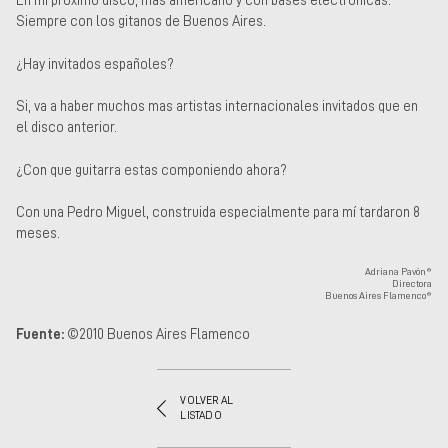
Siempre con los gitanos de Buenos Aires.
¿Hay invitados españoles?
Si, va a haber muchos mas artistas internacionales invitados que en
el disco anterior.
¿Con que guitarra estas componiendo ahora?
Con una Pedro Miguel, construida especialmente para mí tardaron 8
meses.
Adriana Pavón®
Directora
Buenos Aires Flamenco®
Fuente:
©2010 Buenos Aires Flamenco
VOLVER AL
LISTADO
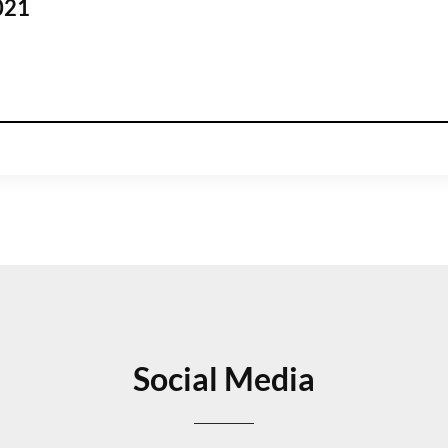
021
Social Media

» Problem to work on
A verbatim copy of the listing is required, with all pictures left out.

» Written answer
Siempre con los gitanos de Buenos Aires.
¿Hay invitados españoles?
Si, va a haber muchos mas artistas internacionales invitados que en
el disco anterior.
¿Con que guitarra estas componiendo ahora?
Con una Pedro Miguel, construida especialmente para mí tardaron 8
meses.
Adriana Pavón®
Directora
Buenos Aires Flamenco®
Fuente:
©2010 Buenos Aires Flamenco
VOLVER AL
LISTADO
021
Social Media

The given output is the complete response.